Data were drawn from the 1998-99 Community Tracking Study (CTS) household
survey and the Uniform Data System (UDS). The CTS household survey
provided representative estimates of peoples' health insurance coverage,
access to care, use of services, and perceived quality. The UDS provided
detailed information on revenues, services, and users for federally
qualified health centers that receive federal grants (and other
"look-alike facilities").

Individual CHC sites in the UDS were linked to each person in the CTS
household survey by zip code.
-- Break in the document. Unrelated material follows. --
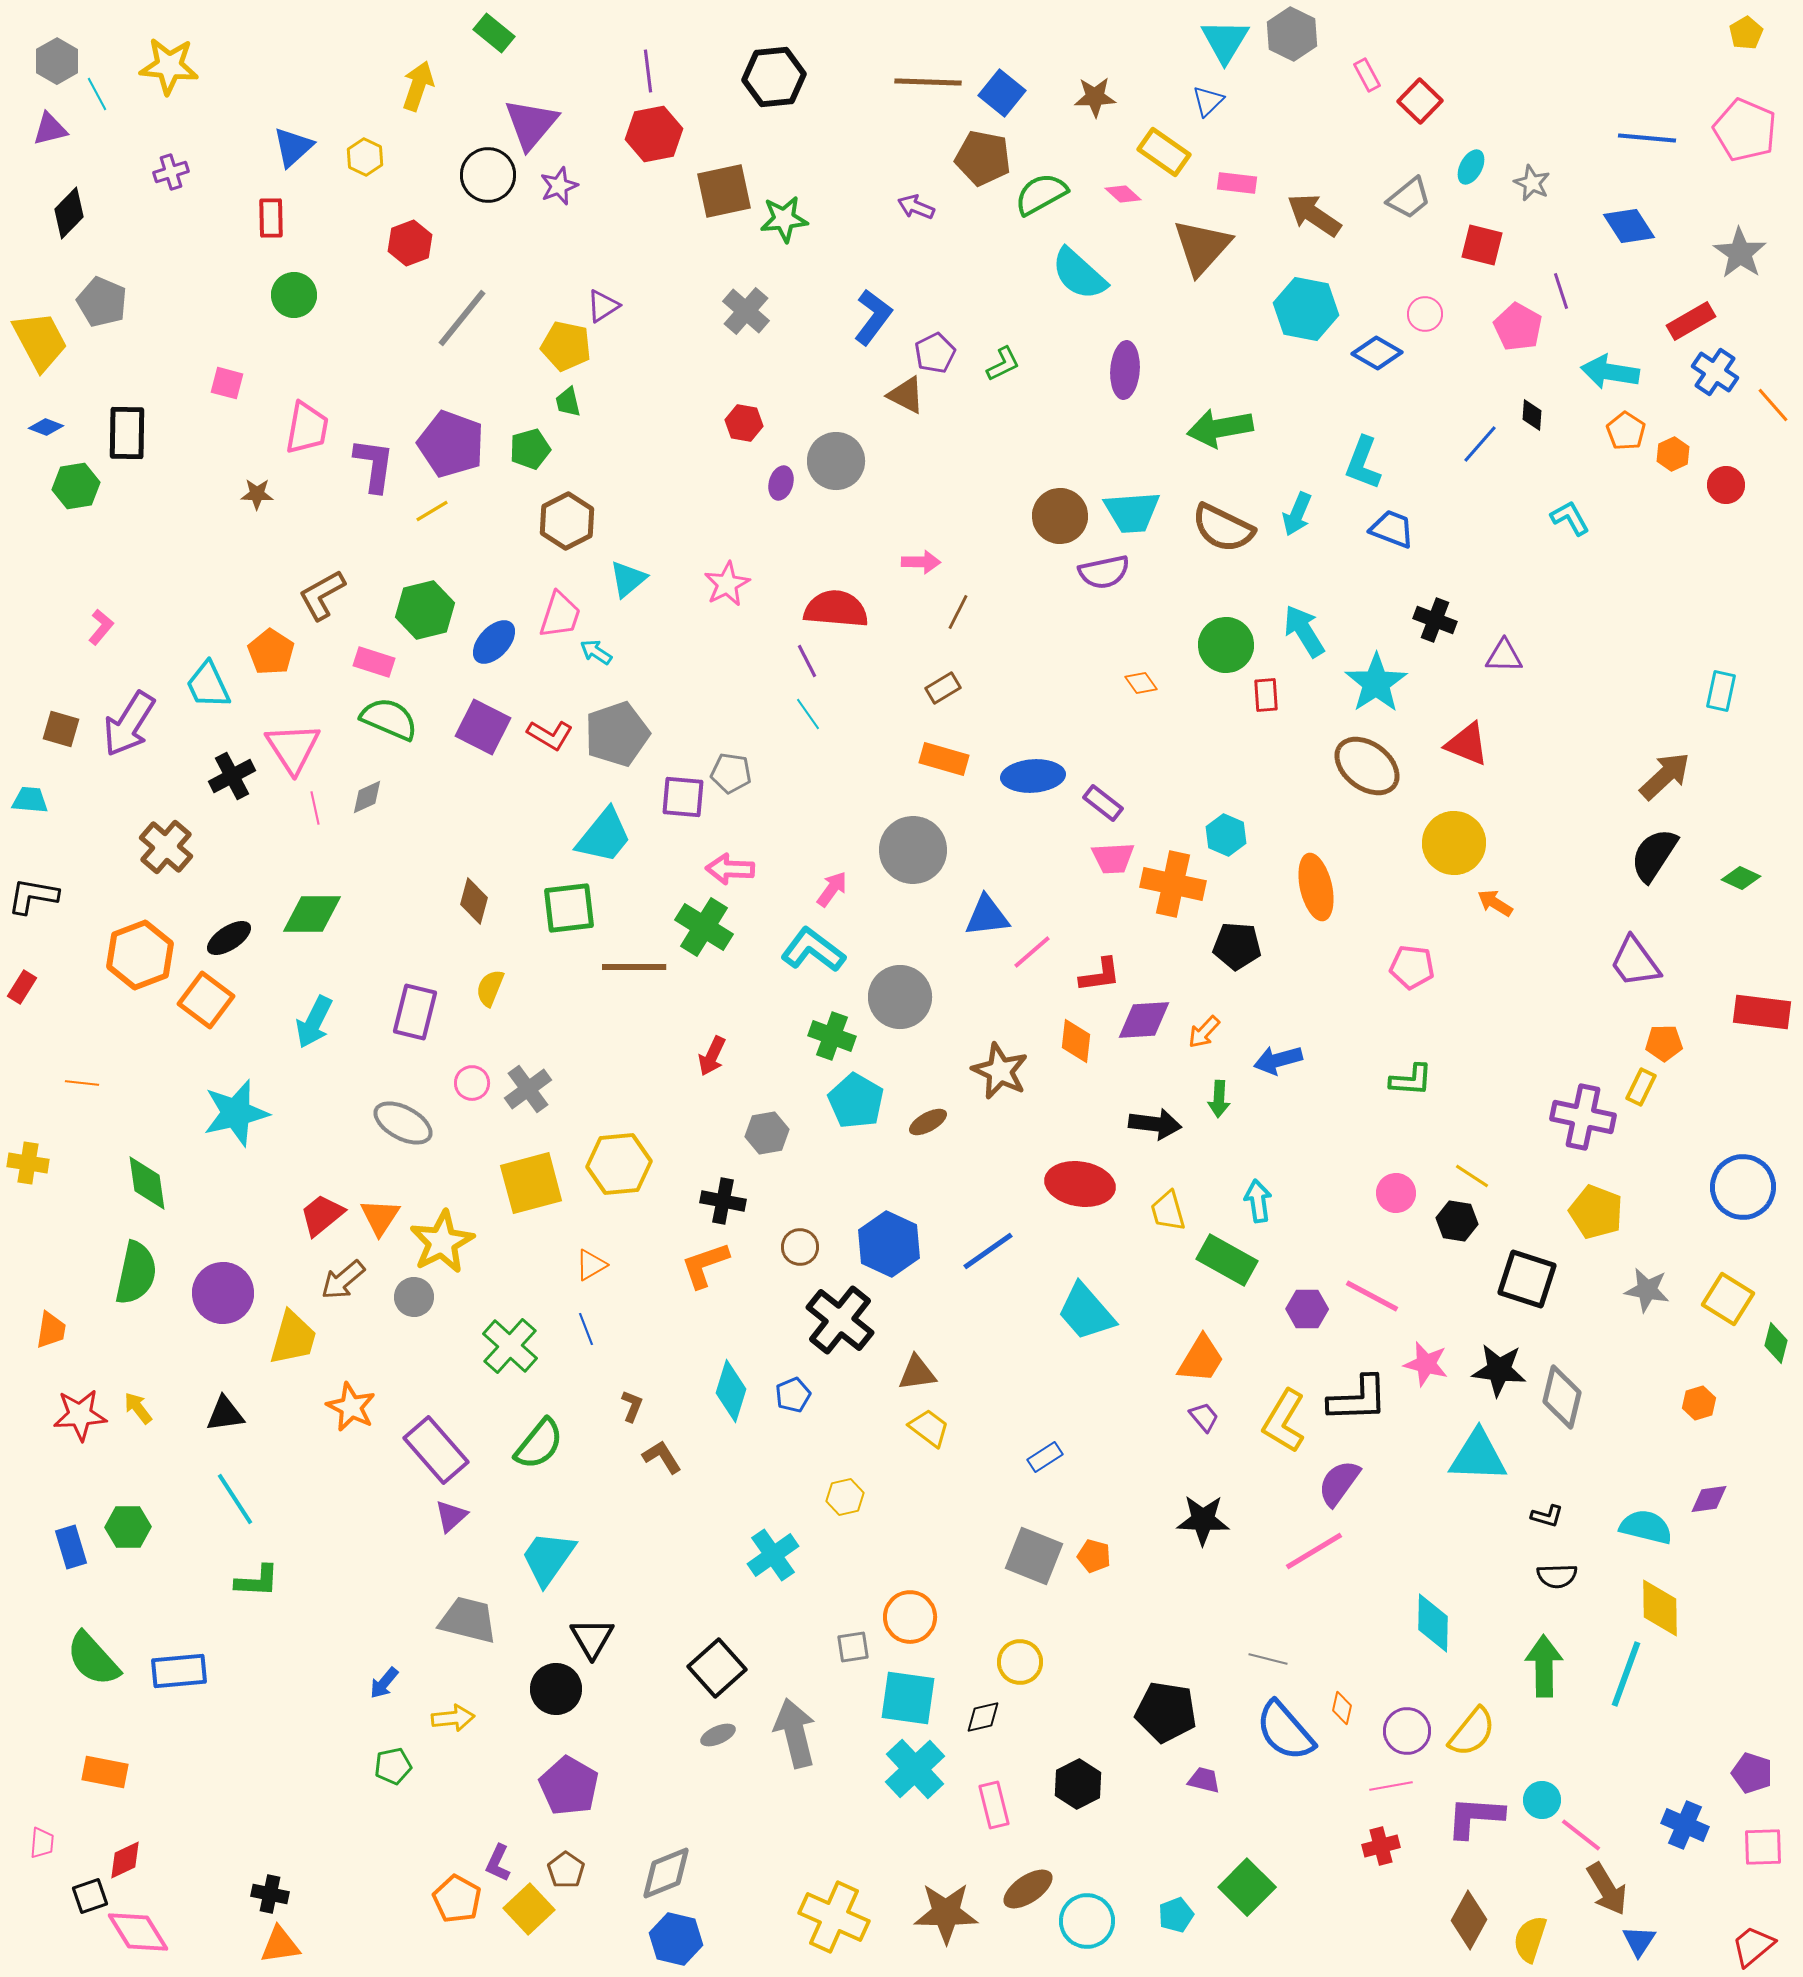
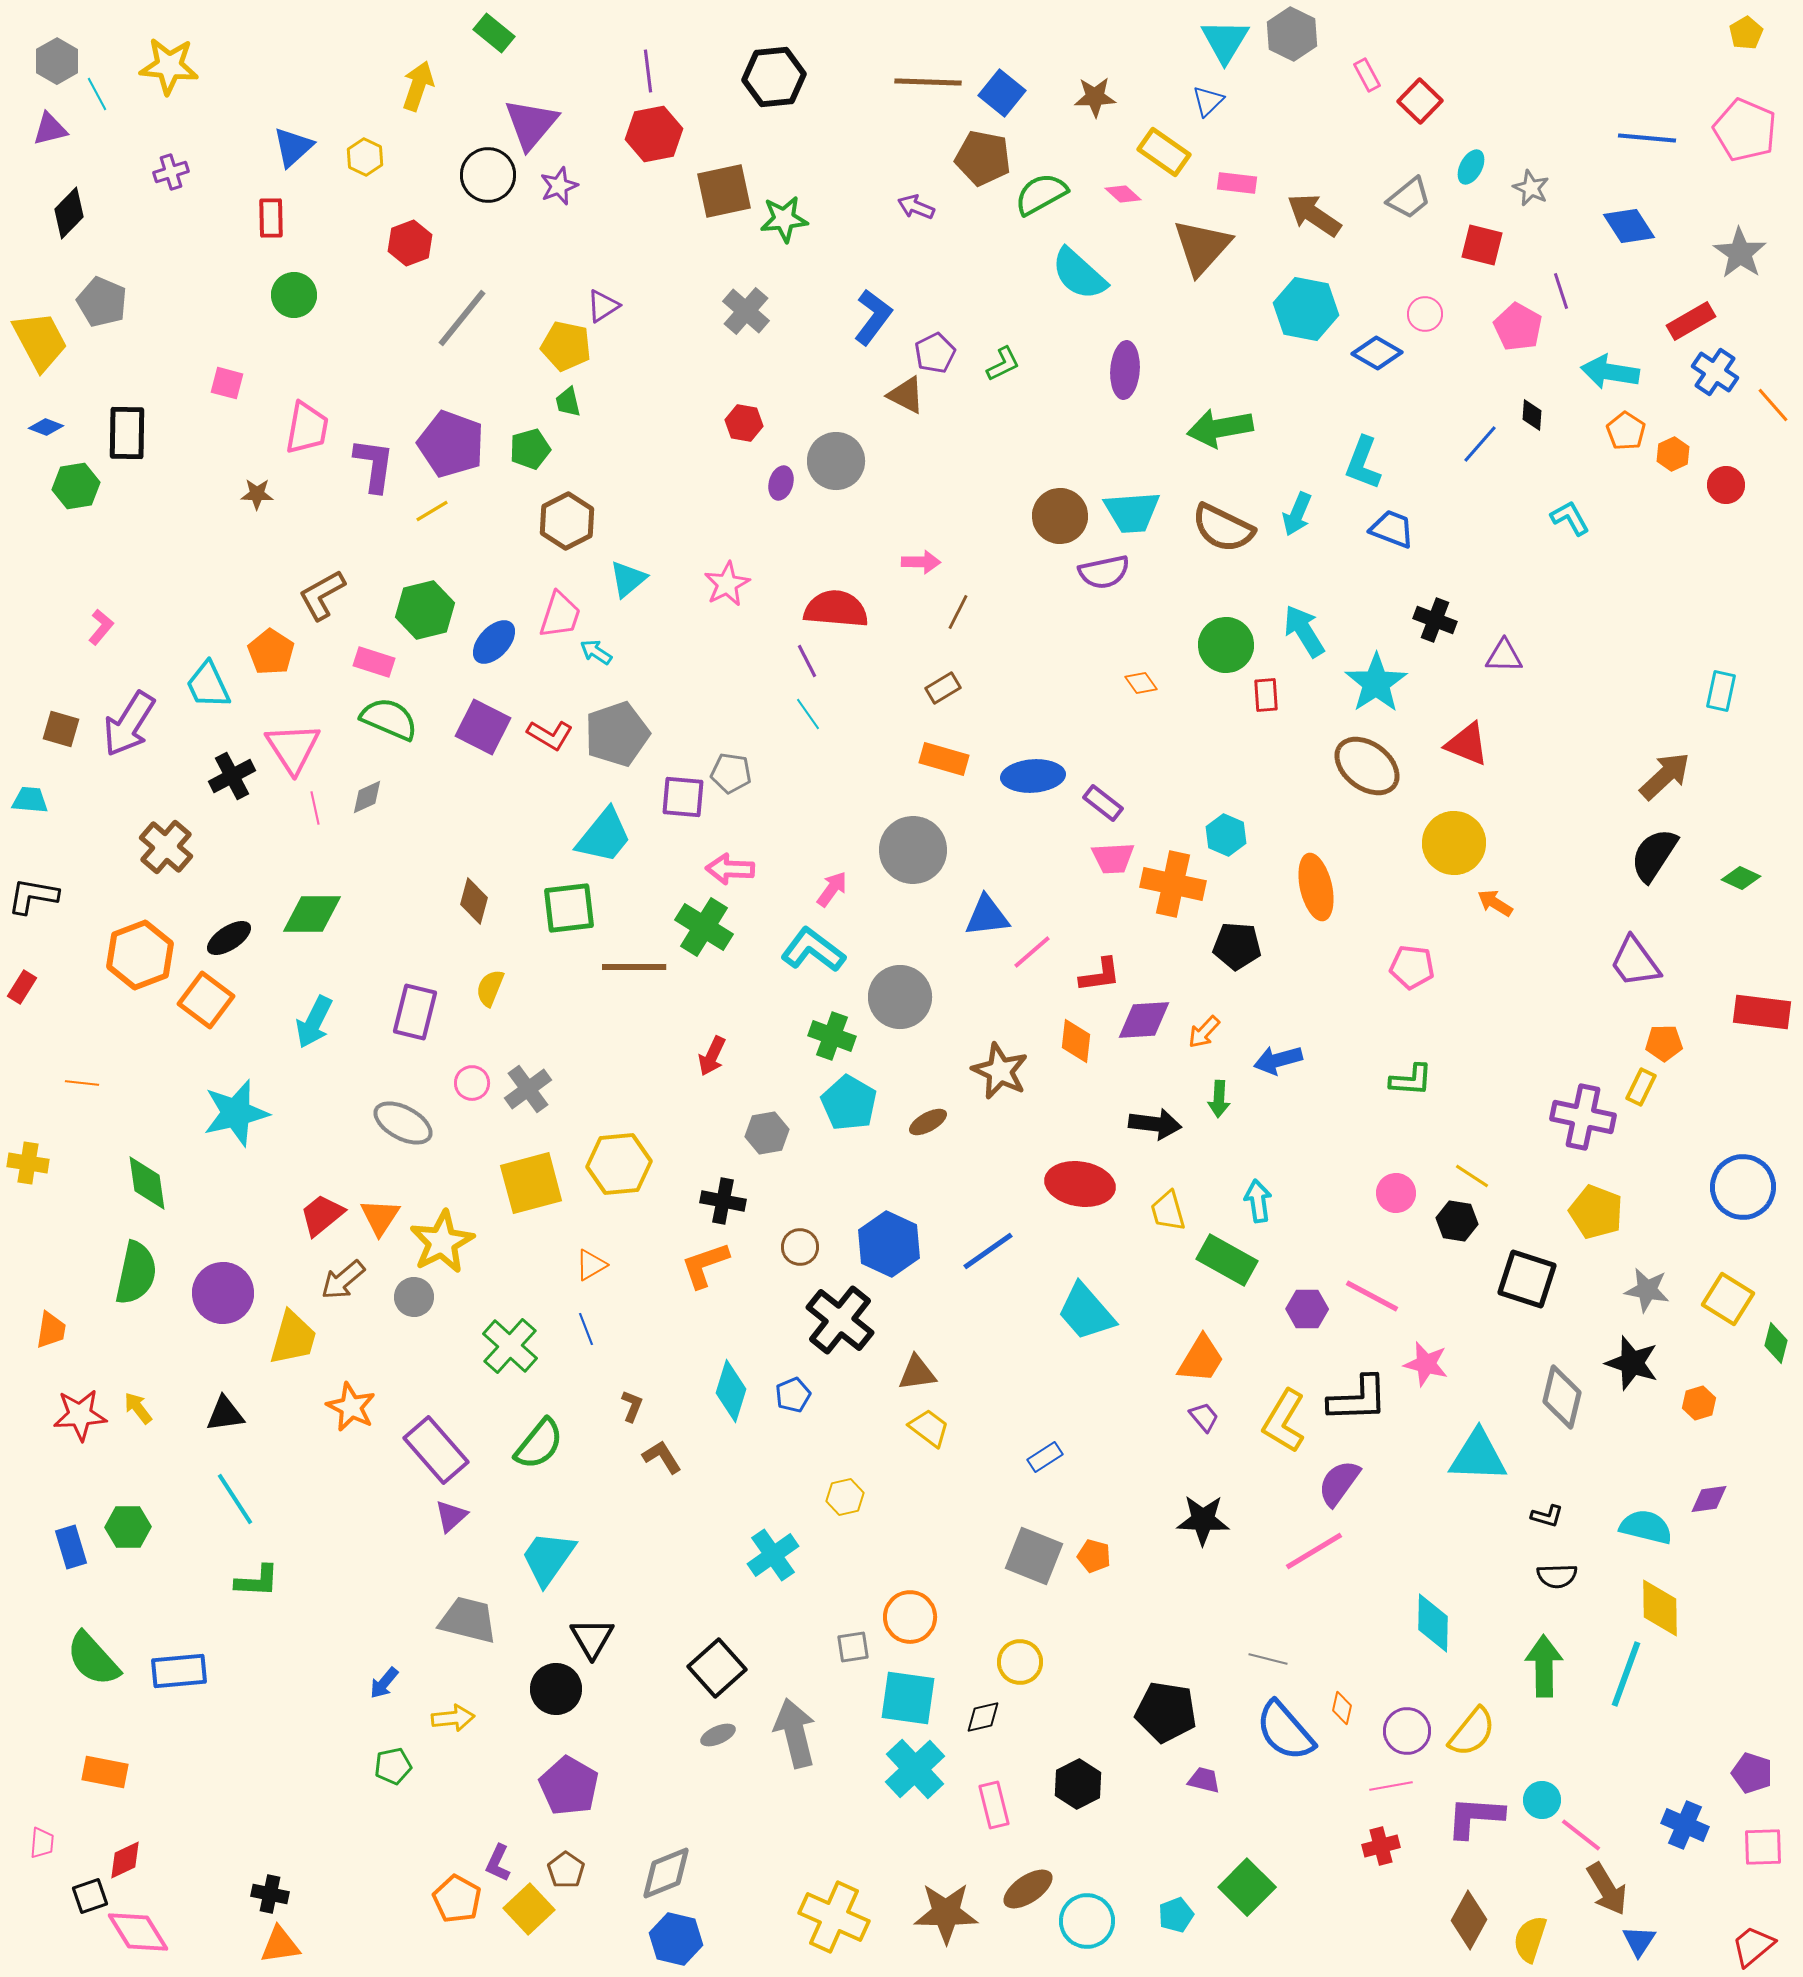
gray star at (1532, 183): moved 1 px left, 5 px down
cyan pentagon at (856, 1101): moved 7 px left, 2 px down
black star at (1499, 1370): moved 133 px right, 7 px up; rotated 12 degrees clockwise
CHC capacity measures included (1) the
distances to every CHC within the CTS site for every person and (2) the
total grant revenue across all CHC facilities within 5 miles of people's
residences. To examine how differences in insurance coverage and CHC
capacity may affect access to care among people with low incomes,
researchers classified a subset of the CTS communities into four groups:
(1) relatively strong on both insurance coverage and CHC capacity, (2)
weak on both measures, (3) strong on insurance coverage and weak on CHC
capacity, and (4) weak on insurance coverage and strong on CHC capacity.

The authors found that

* The highest levels of access to care were found in communities with both
strong insurance coverage and strong CHC capacity.

* When comparing communities that had only a strong CHC capacity with
communities that had only strong insurance coverage, almost all access
measures were much better for people with low incomes in communities with
strong insurance coverage.

* Among communities with comparable levels of insurance coverage, access
to care was generally better in communities with a strong CHC capacity
than in those with a weak CHC capacity.

"Insurance coverage expansions should still be viewed as the main tool for
removing the financial barriers to the primary and specialty care services
that many uninsured people need but cannot afford," conclude the authors.
They add that "CHCs and other safety net providers will still play an
important role in filling . . . gaps."

Cunningham P, Hadley J. 2004. Expanding care vs. expanding coverage: How
to improve access to care. Health Affairs 23(4):234-244.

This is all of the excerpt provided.